愛を教えて、キミ色に染めて【完】
「んッ……は、あ……ッ、あの、いおり……さん」
「何だよ?」
「誰か……来た、みたいですけど……」
「ほっとけよ。どうせ勧誘だろ」
「で、でも……」

 時刻は十九時半、来客予定は無いので、どうせ勧誘か何かだと言って対応する気が無い伊織。

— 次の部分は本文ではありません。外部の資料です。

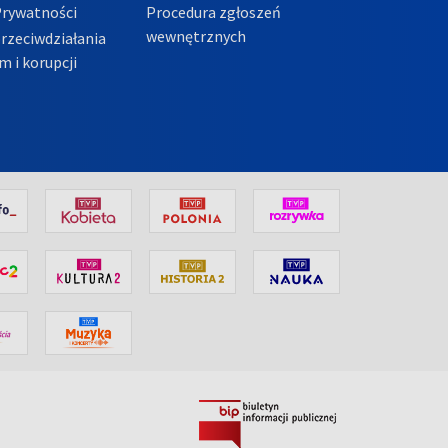
Prywatności
Procedura zgłoszeń
wewnętrznych
przeciwdziałania
m i korupcji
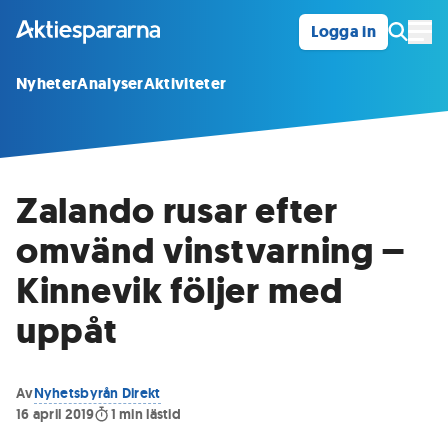
Logga in
Öpp
Nyheter
Analyser
Aktiviteter
Zalando rusar efter
omvänd vinstvarning –
Kinnevik följer med
uppåt
Av
Nyhetsbyrån Direkt
16 april 2019
1
min lästid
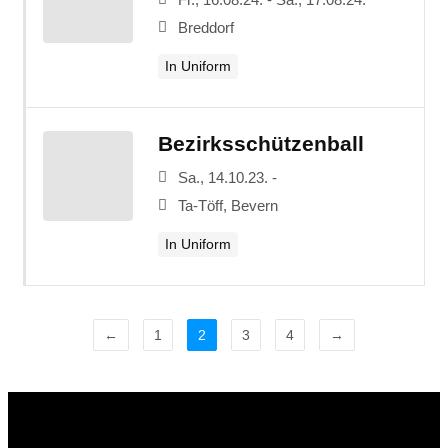
Breddorf
In Uniform
Bezirksschützenball
Sa., 14.10.23. -
Ta-Töff, Bevern
In Uniform
←
1
2
3
4
→
Adresse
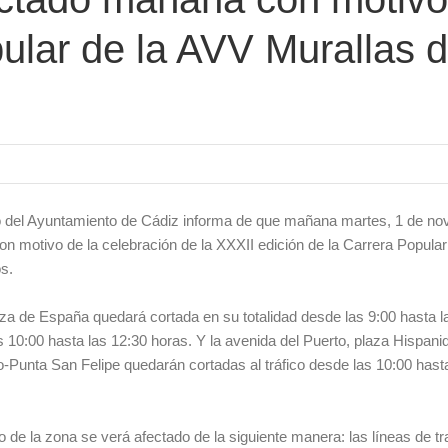
ular de la AVV Murallas 
o del Ayuntamiento de Cádiz informa de que mañana martes, 1 de no
con motivo de la celebración de la XXXII edición de la Carrera Popula
s.
 plaza de España quedará cortada en su totalidad desde las 9:00 hasta l
10:00 hasta las 12:30 horas. Y la avenida del Puerto, plaza Hispanid
o-Punta San Felipe quedarán cortadas al tráfico desde las 10:00 hast
o de la zona se verá afectado de la siguiente manera: las líneas de t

 そんな事よりも、彼にとって今は相手が誰かよりも行為を中断させられた事に納得がいかず、

「円香――」

 名前を呼び、もう一度円香に触れようと手を伸ばしたものの、再びピンポーンと二度目のインターホンが鳴り響いた事に苛立った伊織は不機嫌そうな表情を浮かべて玄関へと向かって行く。

 そして、

「しつけーんだよ!」

 そう声を上げながら勢いよくドアを開けた先には、

「何だよ、そんなに怒る事ないじゃんかよ」

 伊織の勢いに圧倒された雷斗の姿があった。

「雷……何で」
「電話の後で忠臣さんから頼まれた物があってさ、近くに用事もあったから、ついでに届けに来たんだよ」
「そりゃどーも」
「つーか、もしかして今、例の子来てんの?」
「……ああ、まあな」
「そうか、それは悪い時に来ちまったな」
「そう思うならさっさと帰れよ」
「まあ、そうしたいけど――やっぱどんな子が見ておかなきゃさぁ。って事でお邪魔します」
「あ、おい雷テメェ!」

 玄関先で数分やり取りをした後、隙をついた雷斗は円香見たさから強引に中と入って行く。

「おい待てって!」

 そんな彼の後を追い掛ける伊織だが間に合わず、

「初めまして~」
「えっと……はい、初めまして……」

 突然上がってきた来訪者に戸惑う円香だったが相手につられて挨拶を口にした。

「あの、伊織さんのお友達……ですか?」
「ん~まあ、友達っていうか……なんて言うか……」
「コイツは早瀬 雷斗。便利屋のメンバーだ」
「ああ、便利屋さんなんですね! 私、雪城 円香と申します」

 伊織に雷斗を紹介された円香は彼と同じ便利屋の人間と知って納得すると、深々と頭を下げながら自身の名前を名乗った。

「ご丁寧にどうも。よろしくね、円香ちゃん」
「は、はい、こちらこそ、よろしくお願いします」

 雷斗が握手を求めて手を差し出してくると、それに圧倒されつつも応じた円香。

 そんな二人のやり取りを黙って眺めている伊織の目付きは実に冷たいものだった。